Ebola’s Victims: Not Just Those it Infects

By: Katie Millar, Technical Writer, Women and Health Initiative, Harvard T.H. Chan School of Public Health

Ebola’s victims are not just the people it infects, and eventually kills, but anyone who needs to access the health system in Sierra Leona, Liberia, and Guinea – especially women.

The current Ebola outbreak has proven deadly. Starting in March of this year in Guinea, it has now infected 2,615 people, killing 1,427 – 55-75% of them womenGender roles place women as caretakers administering to the sick, increasing their risk for infection. Attention to gender dynamics and how they affect transmission, care-seeking, and treatment is vital, and so far mostly ignored. Lack of attention to gender differences results in continued disparities and unnecessary deaths. Professor Wafaa El-Sadr told Foreign Policy last week that who dies in an outbreak “shows you who has power and who doesn’t. In a way, it holds a mirror to society. And it shows societies how they treat each other.”
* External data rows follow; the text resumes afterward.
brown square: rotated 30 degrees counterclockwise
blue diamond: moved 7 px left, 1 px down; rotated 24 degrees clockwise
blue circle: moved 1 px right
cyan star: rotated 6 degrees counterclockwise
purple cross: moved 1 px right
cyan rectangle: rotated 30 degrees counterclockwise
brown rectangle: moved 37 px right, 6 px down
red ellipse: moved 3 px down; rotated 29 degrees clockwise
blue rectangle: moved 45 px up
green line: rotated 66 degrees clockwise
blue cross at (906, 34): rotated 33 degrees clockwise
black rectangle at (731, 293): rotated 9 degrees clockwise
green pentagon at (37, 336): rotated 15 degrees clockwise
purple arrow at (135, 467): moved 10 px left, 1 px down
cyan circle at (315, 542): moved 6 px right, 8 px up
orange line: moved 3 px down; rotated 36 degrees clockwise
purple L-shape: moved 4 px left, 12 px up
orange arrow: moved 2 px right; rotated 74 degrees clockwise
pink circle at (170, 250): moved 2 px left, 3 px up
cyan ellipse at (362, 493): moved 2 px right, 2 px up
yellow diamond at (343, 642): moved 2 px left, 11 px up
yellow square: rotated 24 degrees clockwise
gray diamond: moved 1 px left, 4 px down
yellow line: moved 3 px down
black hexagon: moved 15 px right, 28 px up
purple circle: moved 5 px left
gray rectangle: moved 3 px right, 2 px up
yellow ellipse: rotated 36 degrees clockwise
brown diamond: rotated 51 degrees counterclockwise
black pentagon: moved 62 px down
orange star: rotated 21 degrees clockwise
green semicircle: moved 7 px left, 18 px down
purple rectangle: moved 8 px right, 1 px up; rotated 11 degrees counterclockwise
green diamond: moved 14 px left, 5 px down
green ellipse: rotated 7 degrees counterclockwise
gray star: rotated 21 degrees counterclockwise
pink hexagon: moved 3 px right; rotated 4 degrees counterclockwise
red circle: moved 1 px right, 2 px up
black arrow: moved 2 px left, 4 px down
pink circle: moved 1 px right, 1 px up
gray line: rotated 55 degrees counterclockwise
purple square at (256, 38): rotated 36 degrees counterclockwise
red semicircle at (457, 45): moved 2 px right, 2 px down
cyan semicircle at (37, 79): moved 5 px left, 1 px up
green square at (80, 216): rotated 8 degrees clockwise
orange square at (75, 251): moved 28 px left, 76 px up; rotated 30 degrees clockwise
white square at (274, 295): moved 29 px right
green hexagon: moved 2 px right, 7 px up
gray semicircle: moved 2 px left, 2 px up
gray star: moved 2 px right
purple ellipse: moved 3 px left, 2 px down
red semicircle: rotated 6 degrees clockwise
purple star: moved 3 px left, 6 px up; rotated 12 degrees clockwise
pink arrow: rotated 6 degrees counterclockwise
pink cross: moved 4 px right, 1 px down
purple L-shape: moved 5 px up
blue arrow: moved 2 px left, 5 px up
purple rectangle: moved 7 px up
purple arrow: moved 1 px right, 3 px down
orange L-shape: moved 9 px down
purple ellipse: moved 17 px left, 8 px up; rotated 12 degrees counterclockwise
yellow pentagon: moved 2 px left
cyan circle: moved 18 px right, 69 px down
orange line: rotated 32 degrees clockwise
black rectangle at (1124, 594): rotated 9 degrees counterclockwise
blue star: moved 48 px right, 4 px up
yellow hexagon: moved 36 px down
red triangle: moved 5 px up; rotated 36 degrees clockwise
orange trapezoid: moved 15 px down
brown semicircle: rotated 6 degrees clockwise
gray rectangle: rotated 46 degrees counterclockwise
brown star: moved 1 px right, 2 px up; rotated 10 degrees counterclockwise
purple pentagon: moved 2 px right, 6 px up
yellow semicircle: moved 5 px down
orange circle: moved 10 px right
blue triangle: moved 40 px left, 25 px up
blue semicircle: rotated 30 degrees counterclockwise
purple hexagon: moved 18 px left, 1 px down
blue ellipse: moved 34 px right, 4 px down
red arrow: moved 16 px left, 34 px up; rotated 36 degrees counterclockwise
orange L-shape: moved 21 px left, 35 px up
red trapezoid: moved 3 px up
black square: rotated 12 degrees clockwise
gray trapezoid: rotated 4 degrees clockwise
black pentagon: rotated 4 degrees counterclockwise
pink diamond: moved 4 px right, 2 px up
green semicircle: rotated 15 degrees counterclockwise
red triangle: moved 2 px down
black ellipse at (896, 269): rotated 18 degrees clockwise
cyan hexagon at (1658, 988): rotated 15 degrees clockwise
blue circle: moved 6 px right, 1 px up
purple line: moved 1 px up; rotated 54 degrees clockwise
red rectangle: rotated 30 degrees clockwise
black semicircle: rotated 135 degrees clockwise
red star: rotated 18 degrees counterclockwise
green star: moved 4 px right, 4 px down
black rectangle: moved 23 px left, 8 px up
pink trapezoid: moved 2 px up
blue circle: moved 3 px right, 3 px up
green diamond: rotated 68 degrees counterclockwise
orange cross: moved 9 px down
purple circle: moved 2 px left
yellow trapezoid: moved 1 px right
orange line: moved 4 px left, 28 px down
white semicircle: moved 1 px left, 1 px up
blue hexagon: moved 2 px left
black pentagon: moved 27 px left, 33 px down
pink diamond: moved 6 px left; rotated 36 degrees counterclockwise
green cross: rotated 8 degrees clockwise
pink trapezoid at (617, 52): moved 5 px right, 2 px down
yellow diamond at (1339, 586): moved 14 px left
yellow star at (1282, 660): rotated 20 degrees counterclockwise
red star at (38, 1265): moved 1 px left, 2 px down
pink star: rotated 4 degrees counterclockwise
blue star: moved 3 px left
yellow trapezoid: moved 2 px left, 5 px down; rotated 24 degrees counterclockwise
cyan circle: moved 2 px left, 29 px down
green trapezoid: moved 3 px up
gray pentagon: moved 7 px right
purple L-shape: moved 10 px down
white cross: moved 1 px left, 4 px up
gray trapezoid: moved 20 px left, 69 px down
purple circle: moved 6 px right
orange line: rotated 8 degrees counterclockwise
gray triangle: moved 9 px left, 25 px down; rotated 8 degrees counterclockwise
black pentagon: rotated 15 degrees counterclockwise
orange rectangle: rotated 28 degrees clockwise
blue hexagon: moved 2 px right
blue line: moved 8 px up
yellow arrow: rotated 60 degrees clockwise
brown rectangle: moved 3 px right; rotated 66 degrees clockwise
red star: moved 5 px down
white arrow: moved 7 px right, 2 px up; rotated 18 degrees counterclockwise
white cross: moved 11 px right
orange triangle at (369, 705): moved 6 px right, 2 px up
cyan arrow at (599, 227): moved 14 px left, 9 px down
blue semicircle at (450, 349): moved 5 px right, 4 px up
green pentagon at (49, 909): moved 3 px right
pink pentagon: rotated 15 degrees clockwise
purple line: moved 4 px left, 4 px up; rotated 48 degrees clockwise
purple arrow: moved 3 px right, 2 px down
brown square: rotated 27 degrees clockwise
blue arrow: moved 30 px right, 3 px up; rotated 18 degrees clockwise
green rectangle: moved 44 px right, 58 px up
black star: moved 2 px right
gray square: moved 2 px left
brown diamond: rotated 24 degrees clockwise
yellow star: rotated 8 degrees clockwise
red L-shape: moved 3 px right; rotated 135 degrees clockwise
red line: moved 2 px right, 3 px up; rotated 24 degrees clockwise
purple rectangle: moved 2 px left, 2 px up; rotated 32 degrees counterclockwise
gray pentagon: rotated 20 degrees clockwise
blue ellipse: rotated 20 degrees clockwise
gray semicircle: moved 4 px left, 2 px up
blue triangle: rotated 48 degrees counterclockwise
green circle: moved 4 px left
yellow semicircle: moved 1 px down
Ebola’s impact goes beyond infections and deaths. The outbreak has demanded much of the affected countries’ health resources. Health facilities—poorly prepared and lacking gloves and personal protective equipment (PPE)—are now contaminated and seen as harbors of infection, resulting in abandoned health facilities and hospitals around West Africa.

When a woman is pregnant and needs care, lack of maternity services can mean disaster for both her and her baby. Stories in the last few weeks chronicle accounts of women with labor complications seeking services, offering small fortunes for care, only to be turned away, ignored. The result? Death.

And these are just deaths from direct causes. Indirect causes like infectious diseases—such as, malaria, typhoid, and others—are left untreated. In addition, fear and suspicion of the Ebola outbreak has led to patients refusing injections, avoiding health facilities, distrusting health care workers, even doubting the Ebola outbreak is real.

While some clinics are reopening, they still face challenges including nervous staff and scarce resources. PPE—the full-body suits that protect health care workers from the virus—have to be rationed carefully as they are expensive and limited, forcing health care workers into difficult decisions. When one woman from an Ebola hot spot needed a c-section in Monrovia’s John F. Kennedy Memorial Hospital, health care workers were forced to weigh the implications of using 12 PPE suits for the procedure. Saving the woman’s life could endanger hospital staff by placing them at risk of infection while caring for patients in the future.

The Ebola outbreak has caused significant problems, and not just for those infected. Poor health systems—weakened by the outbreak—mean women are especially at risk for infection, poor birth outcomes, and death.